Week two fared slightly better, especially for the transects walked on the 12th and 13th of April. The top performance this week came at Sence Valley where Tony Teperek recorded 24 butterflies on the 13th, with 10 Peacock, 4 Brimstone, and 2 each of Small Tortoiseshell, Comma and Small White. He also noted 4 Orange Tip, which along with several other recorders on the same day was the first reported sighting of this harbinger of spring. The transect at Pick Triangle was walked on the 10th of April and produced the first sighting of a Green-veined White. The Small Tortoiseshell appears to be the star performer on the rest of the transects reported so far, with 7 seen at Brocks Hill, 11 at Pick Triangle and at Great Glen and 5 seen at Croft Hill. It will be interesting to see what week 3 brings with the mixed bag of weather predicted by the Met Office.
Casual sightings have been coming in, and are listed by species as follows:
Small Tortoiseshell: 10 Apr – A.J. Cann, Narborough Bog. 11 & 13 Apr – David Foulds, Oadby. 17 Apr – Steve Lee, Croft Hill.
Peacock: 11 Apr – Laura Hackett, Cosby. 13 Apr – Matthew Harpin, 5 near Ravenstone. 13 Apr – David Foulds, 2 at Oadby. 13 Apr – Bill Bacon, 6 at Bottesford to Redmile old railway line. 17 Apr – Matthew Harpin, 5 at Cloud Wood.
Comma: 10 Apr – David Foulds, Oadby.
Small White: 11 Apr – Laura Hackett, 2 at Victory Park, Cosby.
Brimstone: 11 Apr – David Foulds, 2 at Oadby. 11 Apr – Laura Hackett, 2 at Victory Park, Cosby and 2 at Knighton Park, Leicester. 13 Apr – David Foulds, 2 at Botcheston. 13 Apr – Bill Bacon, 2 at Bottesford to Redmile old railway line. 13 Apr – Matthew Harpin, 15 at Jubilee Wood.

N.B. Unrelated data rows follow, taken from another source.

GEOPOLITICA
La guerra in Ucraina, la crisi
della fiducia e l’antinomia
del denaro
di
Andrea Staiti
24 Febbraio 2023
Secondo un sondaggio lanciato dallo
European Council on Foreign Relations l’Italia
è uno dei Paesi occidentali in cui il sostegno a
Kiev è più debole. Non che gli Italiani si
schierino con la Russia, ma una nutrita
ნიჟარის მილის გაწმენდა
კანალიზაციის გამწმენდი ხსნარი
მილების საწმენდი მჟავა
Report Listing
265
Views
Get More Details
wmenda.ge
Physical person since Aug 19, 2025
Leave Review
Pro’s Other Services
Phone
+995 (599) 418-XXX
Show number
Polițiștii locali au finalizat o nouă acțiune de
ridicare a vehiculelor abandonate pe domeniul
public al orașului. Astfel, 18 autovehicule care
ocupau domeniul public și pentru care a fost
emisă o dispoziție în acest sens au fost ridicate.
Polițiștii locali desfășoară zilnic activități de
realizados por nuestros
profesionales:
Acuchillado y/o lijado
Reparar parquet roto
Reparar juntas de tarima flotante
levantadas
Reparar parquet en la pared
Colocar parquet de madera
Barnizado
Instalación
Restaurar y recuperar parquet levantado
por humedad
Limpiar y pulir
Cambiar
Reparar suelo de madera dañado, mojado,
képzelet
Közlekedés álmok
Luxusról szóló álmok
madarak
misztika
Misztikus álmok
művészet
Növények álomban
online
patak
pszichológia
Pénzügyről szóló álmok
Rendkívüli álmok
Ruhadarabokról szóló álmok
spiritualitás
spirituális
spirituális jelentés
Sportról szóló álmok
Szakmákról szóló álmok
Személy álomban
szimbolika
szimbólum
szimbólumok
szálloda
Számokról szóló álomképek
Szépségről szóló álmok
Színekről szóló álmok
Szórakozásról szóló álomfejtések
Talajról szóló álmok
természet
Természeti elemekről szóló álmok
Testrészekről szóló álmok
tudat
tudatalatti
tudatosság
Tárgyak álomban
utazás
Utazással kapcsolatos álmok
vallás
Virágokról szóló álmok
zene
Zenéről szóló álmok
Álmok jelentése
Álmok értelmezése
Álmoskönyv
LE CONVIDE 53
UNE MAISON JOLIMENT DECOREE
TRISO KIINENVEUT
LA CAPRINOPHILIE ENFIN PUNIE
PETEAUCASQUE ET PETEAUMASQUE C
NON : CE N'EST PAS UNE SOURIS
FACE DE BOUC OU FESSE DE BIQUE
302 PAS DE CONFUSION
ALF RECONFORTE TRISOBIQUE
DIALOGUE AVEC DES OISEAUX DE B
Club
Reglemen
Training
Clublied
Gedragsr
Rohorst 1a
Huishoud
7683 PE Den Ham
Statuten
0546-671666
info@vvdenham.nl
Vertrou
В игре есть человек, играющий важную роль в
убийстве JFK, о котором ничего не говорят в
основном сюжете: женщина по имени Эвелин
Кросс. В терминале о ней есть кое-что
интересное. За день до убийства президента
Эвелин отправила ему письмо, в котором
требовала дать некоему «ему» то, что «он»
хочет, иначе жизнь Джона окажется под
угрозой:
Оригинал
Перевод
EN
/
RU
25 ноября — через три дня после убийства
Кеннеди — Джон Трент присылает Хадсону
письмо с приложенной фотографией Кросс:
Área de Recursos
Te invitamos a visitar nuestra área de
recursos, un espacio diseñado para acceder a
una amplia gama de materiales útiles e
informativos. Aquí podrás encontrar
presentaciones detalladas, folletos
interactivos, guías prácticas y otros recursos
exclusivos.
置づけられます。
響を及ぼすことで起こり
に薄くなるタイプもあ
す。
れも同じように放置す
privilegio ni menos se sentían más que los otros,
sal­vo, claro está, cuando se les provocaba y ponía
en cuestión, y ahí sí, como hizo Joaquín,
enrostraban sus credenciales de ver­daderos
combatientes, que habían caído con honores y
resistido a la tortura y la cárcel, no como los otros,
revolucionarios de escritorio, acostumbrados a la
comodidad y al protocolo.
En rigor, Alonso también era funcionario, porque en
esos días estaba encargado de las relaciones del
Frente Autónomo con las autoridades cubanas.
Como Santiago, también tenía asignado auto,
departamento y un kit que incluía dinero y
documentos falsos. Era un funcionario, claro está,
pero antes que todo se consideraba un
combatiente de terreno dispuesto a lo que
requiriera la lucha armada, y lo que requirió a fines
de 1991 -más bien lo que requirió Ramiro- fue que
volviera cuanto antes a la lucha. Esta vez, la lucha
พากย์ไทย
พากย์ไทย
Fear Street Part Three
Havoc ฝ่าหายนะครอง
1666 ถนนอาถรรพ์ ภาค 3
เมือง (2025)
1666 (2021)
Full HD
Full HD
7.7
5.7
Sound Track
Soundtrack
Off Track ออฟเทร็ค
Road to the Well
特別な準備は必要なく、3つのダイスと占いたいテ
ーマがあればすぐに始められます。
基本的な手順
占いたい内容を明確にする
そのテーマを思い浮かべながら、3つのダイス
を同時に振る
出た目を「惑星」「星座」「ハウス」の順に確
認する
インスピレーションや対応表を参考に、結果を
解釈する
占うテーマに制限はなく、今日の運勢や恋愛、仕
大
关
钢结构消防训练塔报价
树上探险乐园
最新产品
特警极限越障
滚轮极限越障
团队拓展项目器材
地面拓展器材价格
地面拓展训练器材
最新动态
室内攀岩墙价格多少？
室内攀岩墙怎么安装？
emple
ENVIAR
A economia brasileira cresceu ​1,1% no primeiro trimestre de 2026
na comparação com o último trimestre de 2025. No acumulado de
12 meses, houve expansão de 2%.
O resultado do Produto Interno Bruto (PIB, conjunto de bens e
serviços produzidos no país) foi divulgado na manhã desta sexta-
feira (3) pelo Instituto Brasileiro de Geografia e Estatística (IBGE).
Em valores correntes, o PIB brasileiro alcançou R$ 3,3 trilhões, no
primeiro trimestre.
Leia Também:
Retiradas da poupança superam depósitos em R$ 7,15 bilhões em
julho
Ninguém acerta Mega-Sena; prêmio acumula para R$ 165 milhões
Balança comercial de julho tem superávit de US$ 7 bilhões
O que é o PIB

Orange Tip: 13 Apr – Sarah Proud, Lyndon, Rutland Water. 13 Apr – David Foulds, Oadby. 17 Apr – Matthew Harpin, Cloud Wood. 17 Apr – Paul Ruddoch, Memorial Garden, Melton Mowbray. 17 Apr – Steve Lee, Croft Hill.
Large White: 19 Apr – Richard Jeffery, Earl Shilton.
Holly Blue: 19 Apr – Steve Lee, Enderby. 19 Apr – Lyn Bull, Kirby Muxloe.